Chi di noi non ha mai avuto un libro Adelphi tra le mani? Calasso amava ricordare che dietro l’Adelphi si nasconde «il progetto di una casa editrice come forma». Messi insieme, questi oggetti cartacei possono prendere le sembianze di un unico libro. Qui la sua impronta come editore - la sua firma. Il catalogo della casa editrice dona le vertigini: gnosticismo, mitologia, filosofia orientale, religione, antropologia, racconti fantastici, spirito mitteleuropeo: pubblicano tutto quello che le altre case editrici per cieca rigidità ideologica hanno scartano. Così Eliogabalo o l’anarchico incoronato di Antonin Artaud sta vicino a Il monte analogo di René Daumal. La cripta dei Cappuccini di Joseph Roth sorride a Karl Kraus. Emil Cioran, invece, bilioso “curato” vestito di nero, fa picnic con Milan Kundera. Pubblicano integralmente Friedrich Nietzsche, nell’epocale edizione critica curata da Giorgio Colli e Mazzino Montinari, mettendo di fatto il filosofo a riparo da letture fasciste. Giorgio Colli pubblicherà in tre volumi La sapienza greca. Non è possibile ricordare tutto il catalogo. Ma ecco che bussano alla porta Alberto Arbasino, Ingeborg Bachmann, Cesare Garboli, Cristina Campo, Thomas Bernhard, W.G. Sebald, Iosif Brodskij, Robert Walser. 

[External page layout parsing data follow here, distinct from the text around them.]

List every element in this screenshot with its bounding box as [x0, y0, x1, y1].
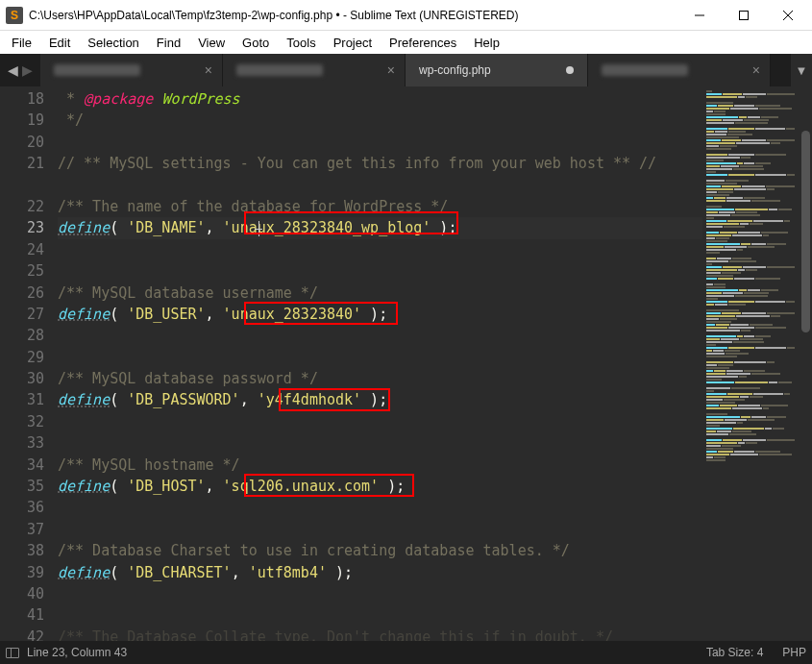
minimize-button[interactable] — [677, 0, 722, 31]
vertical-scrollbar[interactable] — [799, 86, 812, 641]
code-editor[interactable]: * @package WordPress */// ** MySQL setti… — [58, 86, 702, 641]
tab-2[interactable]: wp-config.php — [406, 54, 588, 86]
close-button[interactable] — [766, 0, 810, 31]
code-line-33[interactable] — [58, 432, 702, 454]
menu-project[interactable]: Project — [326, 34, 380, 52]
app-icon: S — [6, 7, 23, 24]
code-line-32[interactable] — [58, 411, 702, 432]
code-line-42[interactable]: /** The Database Collate type. Don't cha… — [58, 627, 702, 641]
tab-close-icon[interactable]: × — [387, 62, 395, 78]
tab-next-icon[interactable]: ▶ — [22, 62, 33, 78]
text-cursor-icon — [255, 221, 262, 236]
maximize-button[interactable] — [722, 0, 766, 31]
code-line-20[interactable] — [58, 132, 702, 153]
window-title: C:\Users\HP\AppData\Local\Temp\fz3temp-2… — [29, 9, 677, 22]
code-line-23[interactable]: define( 'DB_NAME', 'unaux_28323840_wp_bl… — [58, 217, 702, 238]
code-line-30[interactable]: /** MySQL database password */ — [58, 368, 702, 389]
tab-1[interactable]: × — [223, 54, 406, 86]
tab-dropdown-button[interactable]: ▼ — [791, 54, 812, 86]
menu-edit[interactable]: Edit — [41, 34, 78, 52]
tab-close-icon[interactable]: × — [205, 62, 212, 78]
tab-close-icon[interactable]: × — [752, 62, 760, 78]
menu-view[interactable]: View — [190, 34, 233, 52]
code-line-38[interactable]: /** Database Charset to use in creating … — [58, 540, 702, 561]
tab-prev-icon[interactable]: ◀ — [8, 62, 18, 78]
status-tab-size[interactable]: Tab Size: 4 — [706, 646, 763, 659]
tab-0[interactable]: × — [40, 54, 223, 86]
menu-goto[interactable]: Goto — [234, 34, 277, 52]
code-line-19[interactable]: */ — [58, 110, 702, 131]
code-line-34[interactable]: /** MySQL hostname */ — [58, 455, 702, 476]
code-line-21[interactable]: // ** MySQL settings - You can get this … — [58, 153, 673, 196]
menu-find[interactable]: Find — [149, 34, 188, 52]
code-line-29[interactable] — [58, 347, 702, 368]
tab-label: wp-config.php — [419, 63, 566, 77]
status-syntax[interactable]: PHP — [782, 646, 806, 659]
code-line-41[interactable] — [58, 604, 702, 626]
code-line-40[interactable] — [58, 583, 702, 604]
dirty-indicator-icon — [566, 66, 574, 74]
code-line-27[interactable]: define( 'DB_USER', 'unaux_28323840' ); — [58, 304, 702, 325]
menu-file[interactable]: File — [4, 34, 39, 52]
scrollbar-thumb[interactable] — [801, 131, 810, 332]
code-line-18[interactable]: * @package WordPress — [58, 88, 702, 110]
status-position[interactable]: Line 23, Column 43 — [27, 646, 127, 659]
code-line-39[interactable]: define( 'DB_CHARSET', 'utf8mb4' ); — [58, 562, 702, 583]
code-line-37[interactable] — [58, 519, 702, 540]
code-line-26[interactable]: /** MySQL database username */ — [58, 283, 702, 304]
menu-preferences[interactable]: Preferences — [381, 34, 464, 52]
menu-selection[interactable]: Selection — [80, 34, 146, 52]
titlebar: S C:\Users\HP\AppData\Local\Temp\fz3temp… — [0, 0, 812, 31]
tab-strip: ◀ ▶ ××wp-config.php× ▼ — [0, 54, 812, 86]
editor-area: 1819202122232425262728293031323334353637… — [0, 86, 812, 641]
code-line-31[interactable]: define( 'DB_PASSWORD', 'y4f4dmhodk' ); — [58, 389, 702, 410]
tab-3[interactable]: × — [588, 54, 771, 86]
code-line-35[interactable]: define( 'DB_HOST', 'sql206.unaux.com' ); — [58, 476, 702, 497]
menubar: FileEditSelectionFindViewGotoToolsProjec… — [0, 31, 812, 54]
line-number-gutter[interactable]: 1819202122232425262728293031323334353637… — [0, 86, 58, 641]
code-line-25[interactable] — [58, 260, 702, 282]
code-line-24[interactable] — [58, 239, 702, 260]
code-line-22[interactable]: /** The name of the database for WordPre… — [58, 196, 702, 217]
menu-tools[interactable]: Tools — [279, 34, 323, 52]
menu-help[interactable]: Help — [466, 34, 507, 52]
panel-switcher-icon[interactable] — [6, 648, 19, 658]
tab-nav-arrows[interactable]: ◀ ▶ — [0, 62, 40, 78]
statusbar: Line 23, Column 43 Tab Size: 4 PHP — [0, 641, 812, 664]
code-line-36[interactable] — [58, 497, 702, 518]
svg-rect-1 — [740, 11, 749, 19]
minimap[interactable] — [702, 86, 799, 641]
code-line-28[interactable] — [58, 325, 702, 346]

Come quest’uomo, devoto alla sua casa editrice, abbia trovato il tempo di scrivere tutti i libri che ha scritto resta un mistero. Le nozze di Cadmo e Armonia è il libro che gli ha dato la fama (perse per tre punti il premio Strega nel 1989). Le rovine di Kasch resta il volume più strabiliante. Calasso ha presto compreso di essere uno scrittore senza romanzo. È riuscito invece a dare perfetto respiro alla forma saggio. Baudelaire, Tiepolo, Kafka, il presidente Schreber (solo per nominarne alcuni): l’introduzione di un soggetto crea delle emorragie o degli scivolamenti romanzeschi. Ogni interpretazione innesca una produzione di forme. Ogni libro è in fondo una questione di stile.